General Motors approached me for the Chief AI Officer role while I was at Cisco, and it felt like a great crash course on using AI to develop physical products. The role no longer exists because I left after GM restructured its software and AI organization; however, until November, I reported to the head of software engineering, who reported to the CEO.

Some people ask, "Do you really need a dedicated AI officer?"

Let's ignore the title because you can call it different names, but I do believe successful AI implementation requires someone in leadership to drive that change, as well as commitment from the top.

Functional business leaders, such as the CTO or CIO, may have little or no understanding of AI. If you want to integrate AI on a software level, you need someone with a different kind of expertise.

Traditional large companies have powerful executives who want to own the benefits of scaling AI, but not necessarily the responsibility. Therefore, someone with deep AI knowledge is needed to direct the traffic.

I like to use a restaurant analogy to break it down.

A CAIO is like a master chef at a restaurant

The analogy is based on three primary resources that create products, or dishes. The first resource includes the kitchen equipment, or the AI infrastructure and models necessary to build AI solutions.

The next can be thought of as the ingredients. It's the data or internal assets used to train and run AI solutions. The last one is talent, or the restaurant staff. You need expertise at different levels — busboys, short-order cooks, sous chefs, and master chefs for the really gourmet restaurants.

The complexity of creating the final product depends on the company's needs, specifically whether the restaurant needs to prepare the food internally. For very advanced, cutting-edge models, which can be thought of as the main course at a gourmet restaurant, companies often need to develop their own AI solutions because standard versions may not perform the required functions.
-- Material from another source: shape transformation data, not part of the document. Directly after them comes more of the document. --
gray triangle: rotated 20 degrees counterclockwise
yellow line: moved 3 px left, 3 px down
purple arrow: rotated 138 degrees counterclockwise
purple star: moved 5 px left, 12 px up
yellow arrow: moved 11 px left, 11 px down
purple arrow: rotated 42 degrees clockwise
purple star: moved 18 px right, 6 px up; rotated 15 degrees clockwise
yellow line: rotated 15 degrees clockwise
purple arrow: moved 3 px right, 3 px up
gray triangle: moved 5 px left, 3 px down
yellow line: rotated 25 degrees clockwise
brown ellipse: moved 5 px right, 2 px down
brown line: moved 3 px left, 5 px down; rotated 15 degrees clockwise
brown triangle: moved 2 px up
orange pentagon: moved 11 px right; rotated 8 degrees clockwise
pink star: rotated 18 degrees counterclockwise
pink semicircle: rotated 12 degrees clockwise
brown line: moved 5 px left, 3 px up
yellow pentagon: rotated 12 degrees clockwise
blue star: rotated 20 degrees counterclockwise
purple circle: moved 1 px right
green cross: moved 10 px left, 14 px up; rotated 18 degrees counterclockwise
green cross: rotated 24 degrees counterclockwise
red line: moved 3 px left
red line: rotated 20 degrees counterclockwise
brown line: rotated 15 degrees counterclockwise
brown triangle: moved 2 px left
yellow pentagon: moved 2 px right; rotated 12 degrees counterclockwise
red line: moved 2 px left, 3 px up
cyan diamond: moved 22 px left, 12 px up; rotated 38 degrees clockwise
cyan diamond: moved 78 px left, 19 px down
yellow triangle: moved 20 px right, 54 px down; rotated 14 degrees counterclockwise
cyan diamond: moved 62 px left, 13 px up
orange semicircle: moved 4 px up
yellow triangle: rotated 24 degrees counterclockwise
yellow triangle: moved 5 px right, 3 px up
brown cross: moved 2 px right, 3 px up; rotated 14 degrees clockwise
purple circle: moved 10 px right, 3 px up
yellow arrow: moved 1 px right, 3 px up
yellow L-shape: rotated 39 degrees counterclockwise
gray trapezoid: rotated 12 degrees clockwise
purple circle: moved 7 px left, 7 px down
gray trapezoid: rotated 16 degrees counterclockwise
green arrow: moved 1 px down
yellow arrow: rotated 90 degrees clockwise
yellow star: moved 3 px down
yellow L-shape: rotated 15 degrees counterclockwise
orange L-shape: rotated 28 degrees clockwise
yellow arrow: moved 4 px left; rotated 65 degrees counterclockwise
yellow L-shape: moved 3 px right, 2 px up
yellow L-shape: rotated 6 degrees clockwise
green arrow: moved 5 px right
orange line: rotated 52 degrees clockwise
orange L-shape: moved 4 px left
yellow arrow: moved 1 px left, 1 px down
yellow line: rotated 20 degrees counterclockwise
Think of the CAIO as the master chef. They need to make sure all the different pieces run smoothly. If you are in an industry that requires cutting-edge solutions, you also need to spend a lot of time making sure that the hardest output — a.k.a. the main dish — comes out just right.

The hardest and most important part of the job is securing top talent. Vendors will tell you that their toaster ovens can pop out a French soufflé in 15 minutes. Yet your ingredients will consistently arrive late, of dubious quality, and in incorrect amounts. Your customers will come in, declare they are hungry and want to eat the whole menu, and then leave mid-meal without paying.

What CAIOs should do

The specifics of each role vary. At GM, I worked on a cutting-edge area because AI for physical products, like cars, is largely untouched and getting a lot of traction.

There are three buckets of what a chief AI officer should do. First is AI talent management. I focused a lot on hiring a top-tier team, which is very important because the moment you enter a novel space, you have a small sliver of talent. They need to be motivated and flexible because you're still mapping out those areas.

Then, you need to create a culture of innovation for the company in general. You need to work with internal stakeholders who might be used to doing things in a certain way, but need to change because of AI.

You also need to create organizational change, which starts with mapping the needs and players of your organization. You have people who are AI enthusiasts and skeptics. In a large organization, it's not always easy to identify them. You need to create a top-down and bottom-up framework, which includes clear goals from the top.

In every function, you need to identify champions, and you need to nurture and empower them. The CAIO can't do all the magic while everyone else just sits there.